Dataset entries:
• • • • •

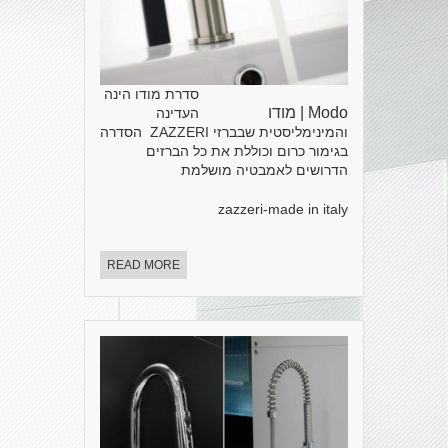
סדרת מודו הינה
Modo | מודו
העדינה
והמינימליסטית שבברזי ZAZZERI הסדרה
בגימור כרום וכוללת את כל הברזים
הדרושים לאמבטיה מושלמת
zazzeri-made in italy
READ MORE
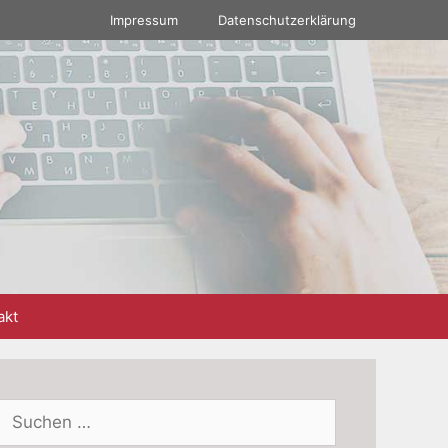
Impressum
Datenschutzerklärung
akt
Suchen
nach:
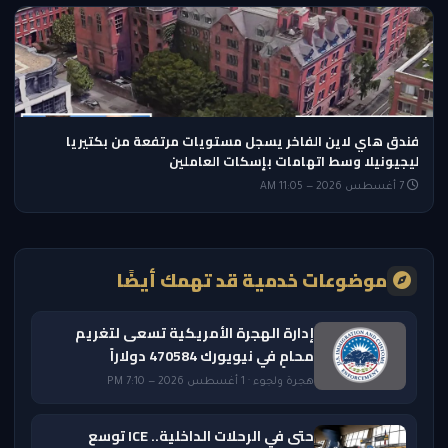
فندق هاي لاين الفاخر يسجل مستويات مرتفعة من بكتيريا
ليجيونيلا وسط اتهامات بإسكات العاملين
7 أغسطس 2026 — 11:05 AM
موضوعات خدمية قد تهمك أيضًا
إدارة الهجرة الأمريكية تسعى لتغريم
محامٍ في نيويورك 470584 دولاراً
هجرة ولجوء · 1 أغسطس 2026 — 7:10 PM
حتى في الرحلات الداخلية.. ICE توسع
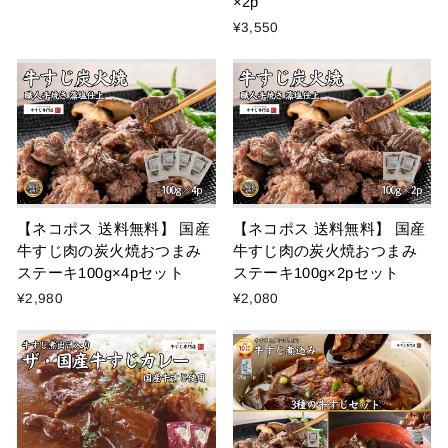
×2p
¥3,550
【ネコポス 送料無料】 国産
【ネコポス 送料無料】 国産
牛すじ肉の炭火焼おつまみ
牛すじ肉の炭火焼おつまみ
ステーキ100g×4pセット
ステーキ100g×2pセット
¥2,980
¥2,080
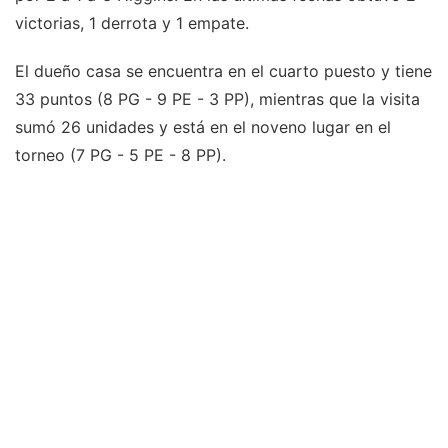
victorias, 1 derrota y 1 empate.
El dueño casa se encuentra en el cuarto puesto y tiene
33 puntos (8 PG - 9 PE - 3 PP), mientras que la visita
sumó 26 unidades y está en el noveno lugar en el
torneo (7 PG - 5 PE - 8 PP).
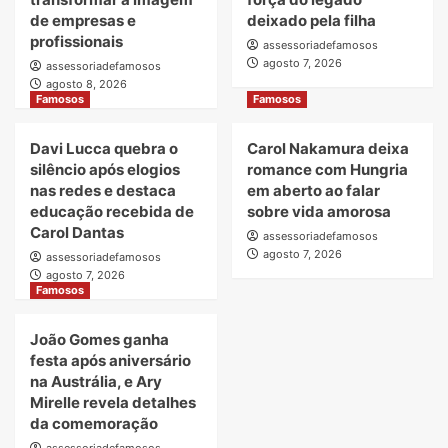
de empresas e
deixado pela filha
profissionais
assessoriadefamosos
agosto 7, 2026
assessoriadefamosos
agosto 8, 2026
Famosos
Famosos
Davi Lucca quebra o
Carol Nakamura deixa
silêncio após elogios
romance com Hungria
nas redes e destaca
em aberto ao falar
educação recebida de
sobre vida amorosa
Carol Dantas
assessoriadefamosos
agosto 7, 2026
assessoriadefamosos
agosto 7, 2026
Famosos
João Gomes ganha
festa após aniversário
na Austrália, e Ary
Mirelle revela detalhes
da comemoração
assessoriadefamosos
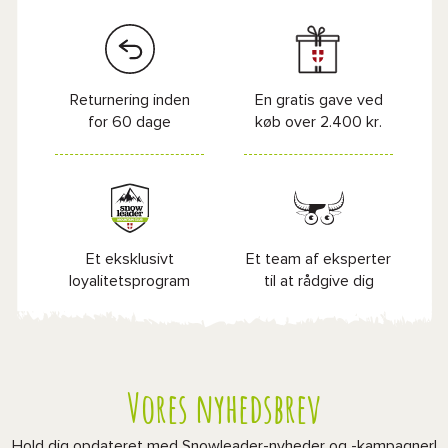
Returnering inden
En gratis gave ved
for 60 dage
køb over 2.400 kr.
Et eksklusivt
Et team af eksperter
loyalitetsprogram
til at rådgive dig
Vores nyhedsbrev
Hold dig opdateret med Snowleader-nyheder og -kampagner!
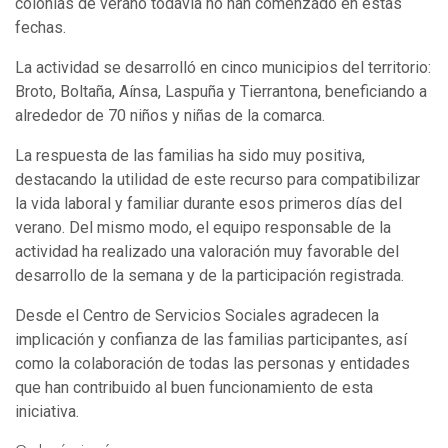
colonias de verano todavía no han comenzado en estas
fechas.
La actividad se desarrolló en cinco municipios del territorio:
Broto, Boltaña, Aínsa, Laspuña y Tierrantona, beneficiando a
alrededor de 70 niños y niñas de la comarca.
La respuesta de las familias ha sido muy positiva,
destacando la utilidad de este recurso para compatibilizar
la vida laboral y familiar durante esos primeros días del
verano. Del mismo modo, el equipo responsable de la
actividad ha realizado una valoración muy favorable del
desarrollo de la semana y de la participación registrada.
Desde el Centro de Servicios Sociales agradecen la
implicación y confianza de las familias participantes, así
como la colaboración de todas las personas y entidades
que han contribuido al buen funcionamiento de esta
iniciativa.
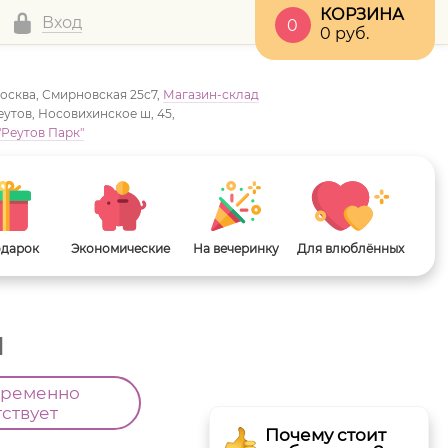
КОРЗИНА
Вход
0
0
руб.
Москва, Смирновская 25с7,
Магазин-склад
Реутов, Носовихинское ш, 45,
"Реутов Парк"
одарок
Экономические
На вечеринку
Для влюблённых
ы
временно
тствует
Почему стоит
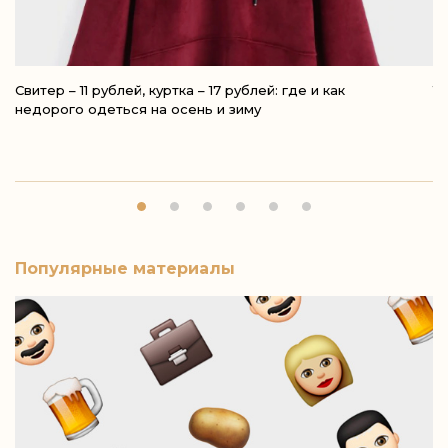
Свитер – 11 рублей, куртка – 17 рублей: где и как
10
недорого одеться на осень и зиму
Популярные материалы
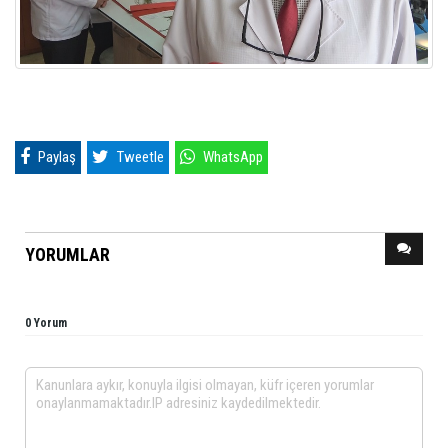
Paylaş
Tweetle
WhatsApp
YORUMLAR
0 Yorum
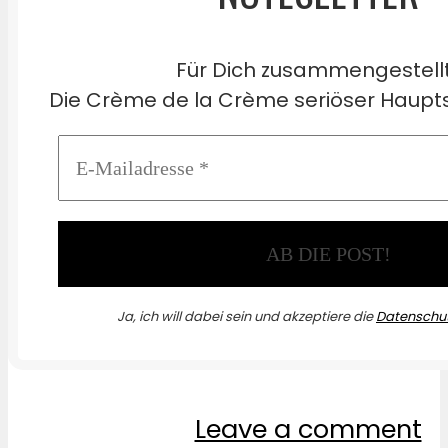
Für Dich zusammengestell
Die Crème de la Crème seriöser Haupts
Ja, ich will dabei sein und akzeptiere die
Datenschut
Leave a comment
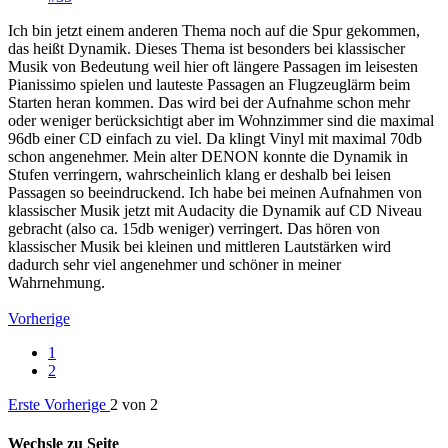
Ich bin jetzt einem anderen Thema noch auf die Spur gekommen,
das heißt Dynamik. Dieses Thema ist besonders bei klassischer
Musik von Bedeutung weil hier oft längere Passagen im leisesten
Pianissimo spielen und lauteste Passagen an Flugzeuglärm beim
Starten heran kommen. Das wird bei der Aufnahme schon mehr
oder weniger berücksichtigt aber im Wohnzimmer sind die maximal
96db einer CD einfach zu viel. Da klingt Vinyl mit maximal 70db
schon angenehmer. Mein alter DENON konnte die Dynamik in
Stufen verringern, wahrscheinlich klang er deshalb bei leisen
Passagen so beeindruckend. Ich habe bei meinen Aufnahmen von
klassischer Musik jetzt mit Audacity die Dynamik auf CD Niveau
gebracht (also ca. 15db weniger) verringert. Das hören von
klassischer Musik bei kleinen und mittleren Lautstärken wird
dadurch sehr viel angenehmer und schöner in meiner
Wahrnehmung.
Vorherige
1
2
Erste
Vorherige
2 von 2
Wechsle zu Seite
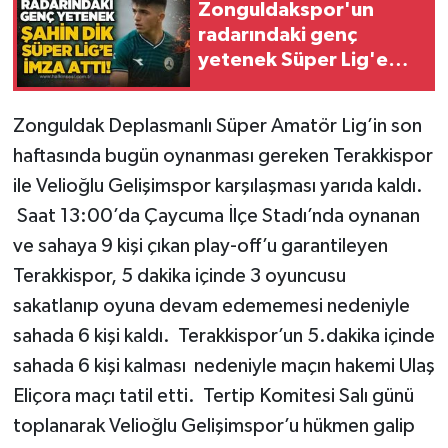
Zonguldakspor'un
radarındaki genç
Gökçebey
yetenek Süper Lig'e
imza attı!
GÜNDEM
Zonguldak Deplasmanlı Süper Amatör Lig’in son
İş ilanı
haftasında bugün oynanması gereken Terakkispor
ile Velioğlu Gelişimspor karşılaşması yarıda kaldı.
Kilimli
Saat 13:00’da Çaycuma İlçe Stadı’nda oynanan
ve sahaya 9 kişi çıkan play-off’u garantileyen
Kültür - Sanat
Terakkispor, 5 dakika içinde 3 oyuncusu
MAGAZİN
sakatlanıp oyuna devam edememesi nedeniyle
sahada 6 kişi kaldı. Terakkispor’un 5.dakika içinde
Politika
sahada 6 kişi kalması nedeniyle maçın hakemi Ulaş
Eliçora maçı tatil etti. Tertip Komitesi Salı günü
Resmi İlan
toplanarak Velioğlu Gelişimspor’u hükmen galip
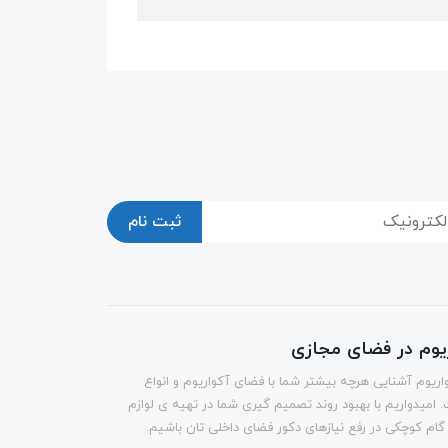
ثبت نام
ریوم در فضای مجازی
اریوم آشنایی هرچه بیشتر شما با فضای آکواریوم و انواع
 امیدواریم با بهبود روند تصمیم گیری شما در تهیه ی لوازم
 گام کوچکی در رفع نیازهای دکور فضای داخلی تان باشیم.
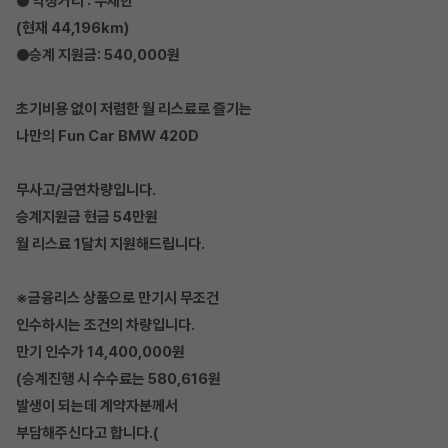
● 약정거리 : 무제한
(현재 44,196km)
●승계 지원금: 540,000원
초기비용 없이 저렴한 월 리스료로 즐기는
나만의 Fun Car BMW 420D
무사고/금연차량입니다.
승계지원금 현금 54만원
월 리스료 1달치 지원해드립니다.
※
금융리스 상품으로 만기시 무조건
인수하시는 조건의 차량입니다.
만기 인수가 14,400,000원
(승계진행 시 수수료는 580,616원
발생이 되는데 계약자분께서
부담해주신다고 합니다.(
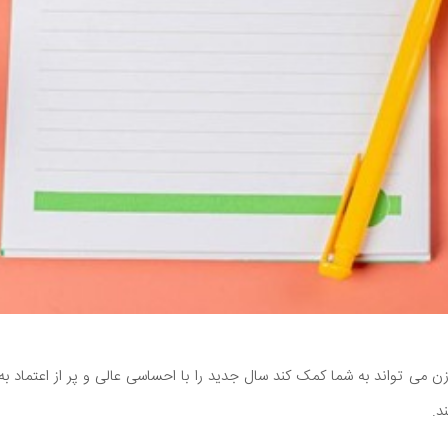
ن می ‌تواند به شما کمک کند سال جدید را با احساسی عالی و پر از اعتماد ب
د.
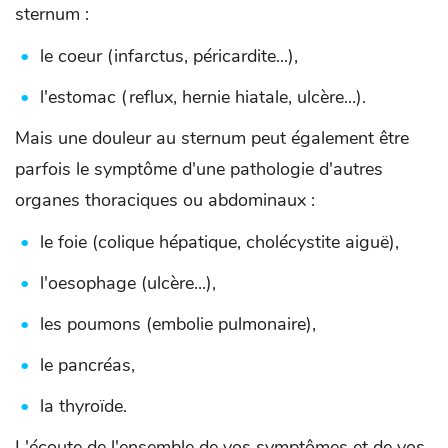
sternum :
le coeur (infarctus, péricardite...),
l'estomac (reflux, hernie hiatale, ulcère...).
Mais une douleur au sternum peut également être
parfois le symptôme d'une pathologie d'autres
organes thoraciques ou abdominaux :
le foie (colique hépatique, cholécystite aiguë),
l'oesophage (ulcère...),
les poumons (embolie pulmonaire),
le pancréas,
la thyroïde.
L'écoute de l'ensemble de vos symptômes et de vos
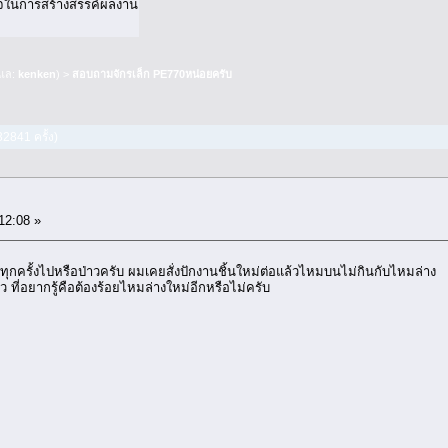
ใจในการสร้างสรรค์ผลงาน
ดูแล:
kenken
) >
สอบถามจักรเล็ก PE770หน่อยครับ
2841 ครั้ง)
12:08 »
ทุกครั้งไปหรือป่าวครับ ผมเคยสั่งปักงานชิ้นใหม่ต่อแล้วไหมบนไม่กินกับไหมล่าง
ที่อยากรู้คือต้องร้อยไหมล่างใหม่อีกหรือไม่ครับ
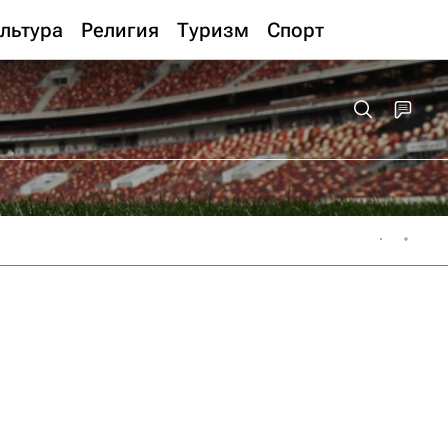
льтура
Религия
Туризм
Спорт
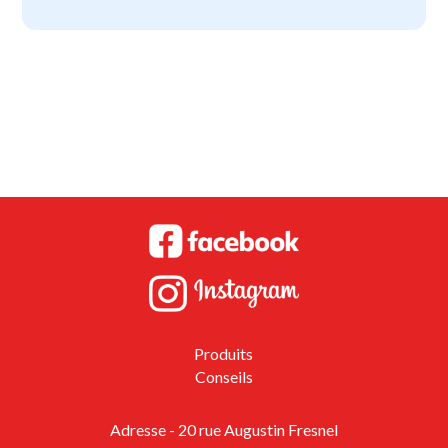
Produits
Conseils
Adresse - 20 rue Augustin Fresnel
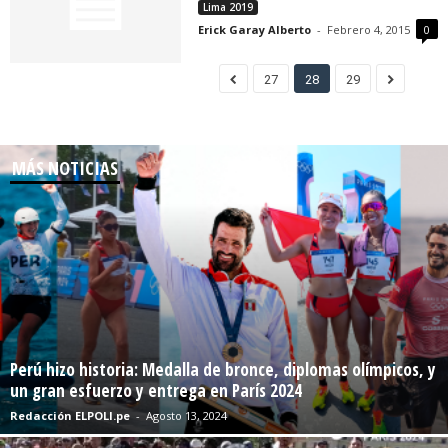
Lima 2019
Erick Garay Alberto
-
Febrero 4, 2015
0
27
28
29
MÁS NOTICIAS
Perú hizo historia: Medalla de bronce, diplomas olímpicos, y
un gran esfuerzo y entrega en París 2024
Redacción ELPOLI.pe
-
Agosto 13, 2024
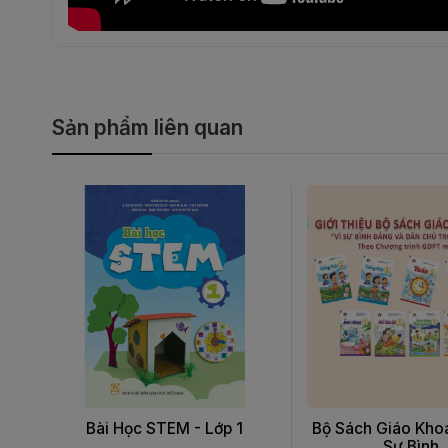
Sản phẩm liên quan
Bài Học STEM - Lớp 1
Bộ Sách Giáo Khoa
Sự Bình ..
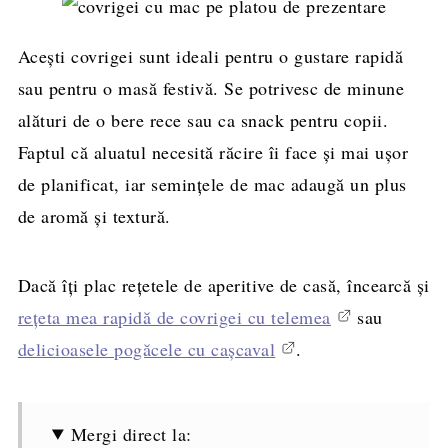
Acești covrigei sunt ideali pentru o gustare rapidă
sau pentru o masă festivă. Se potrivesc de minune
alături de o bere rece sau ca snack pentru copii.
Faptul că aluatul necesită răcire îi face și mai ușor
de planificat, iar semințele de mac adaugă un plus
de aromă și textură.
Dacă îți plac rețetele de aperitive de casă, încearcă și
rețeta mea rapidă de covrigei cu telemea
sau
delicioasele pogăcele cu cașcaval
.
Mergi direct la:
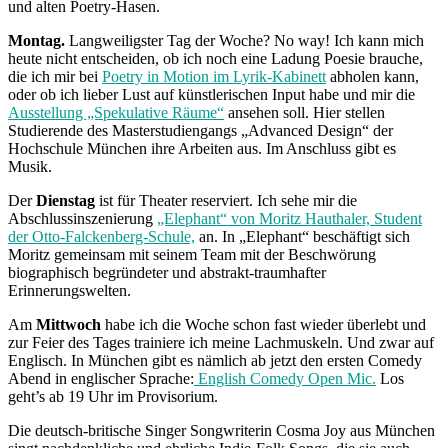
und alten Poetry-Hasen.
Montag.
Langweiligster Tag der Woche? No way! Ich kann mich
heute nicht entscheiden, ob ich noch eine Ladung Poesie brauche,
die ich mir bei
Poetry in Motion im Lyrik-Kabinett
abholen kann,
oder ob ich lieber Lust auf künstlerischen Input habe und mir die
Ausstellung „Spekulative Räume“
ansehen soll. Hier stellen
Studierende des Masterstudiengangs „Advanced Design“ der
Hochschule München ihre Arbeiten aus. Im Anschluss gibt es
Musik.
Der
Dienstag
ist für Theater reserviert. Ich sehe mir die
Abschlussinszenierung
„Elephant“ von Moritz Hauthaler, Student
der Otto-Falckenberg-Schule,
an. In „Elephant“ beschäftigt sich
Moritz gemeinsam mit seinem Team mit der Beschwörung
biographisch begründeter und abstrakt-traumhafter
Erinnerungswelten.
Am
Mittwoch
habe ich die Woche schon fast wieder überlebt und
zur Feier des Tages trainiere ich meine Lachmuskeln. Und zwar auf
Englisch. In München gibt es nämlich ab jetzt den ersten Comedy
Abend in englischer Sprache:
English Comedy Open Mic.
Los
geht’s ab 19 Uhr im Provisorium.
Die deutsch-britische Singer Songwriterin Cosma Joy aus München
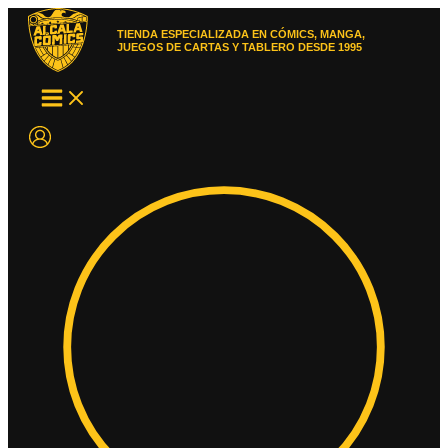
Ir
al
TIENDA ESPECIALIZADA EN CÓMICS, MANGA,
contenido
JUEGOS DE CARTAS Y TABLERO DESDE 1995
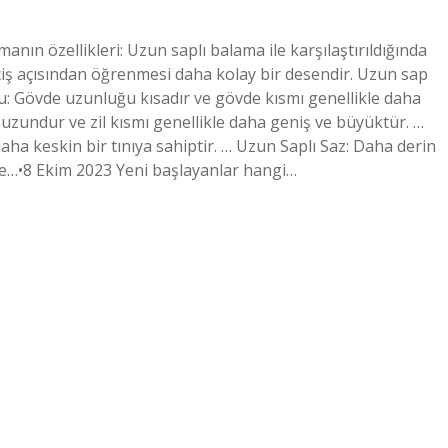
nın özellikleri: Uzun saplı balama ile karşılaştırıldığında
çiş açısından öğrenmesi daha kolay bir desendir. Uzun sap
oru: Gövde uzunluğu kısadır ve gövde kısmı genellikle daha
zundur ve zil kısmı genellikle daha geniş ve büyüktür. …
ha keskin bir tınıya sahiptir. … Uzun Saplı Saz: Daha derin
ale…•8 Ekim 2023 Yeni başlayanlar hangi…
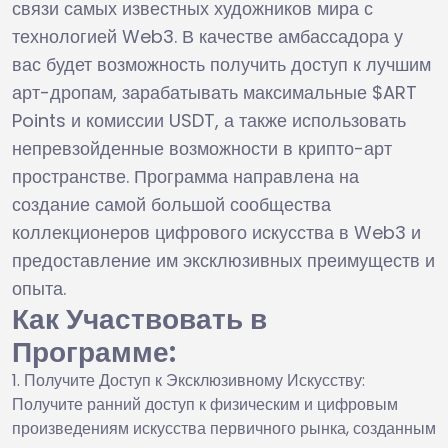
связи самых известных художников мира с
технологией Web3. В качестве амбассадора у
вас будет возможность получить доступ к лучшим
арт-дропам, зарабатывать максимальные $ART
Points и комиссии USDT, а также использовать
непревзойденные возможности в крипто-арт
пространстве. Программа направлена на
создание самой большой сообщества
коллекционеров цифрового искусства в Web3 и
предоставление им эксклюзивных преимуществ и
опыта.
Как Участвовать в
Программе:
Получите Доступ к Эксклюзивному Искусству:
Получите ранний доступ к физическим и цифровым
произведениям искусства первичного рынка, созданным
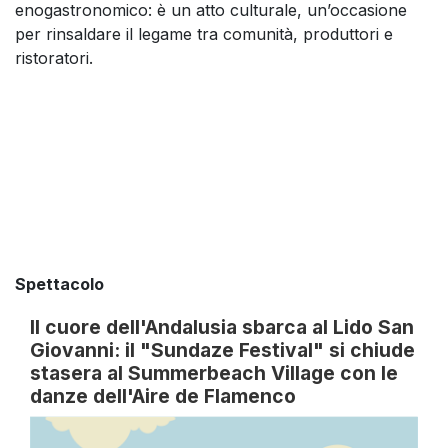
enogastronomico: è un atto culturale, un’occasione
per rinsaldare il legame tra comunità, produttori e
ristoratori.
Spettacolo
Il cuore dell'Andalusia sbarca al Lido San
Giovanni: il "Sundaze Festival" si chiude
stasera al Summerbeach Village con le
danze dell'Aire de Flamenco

• • • • •

## TASK OBJECTIVE
Return the number of lines containing the word "viel" in these records, with no additional output.

## WRITTEN RESPONSE
2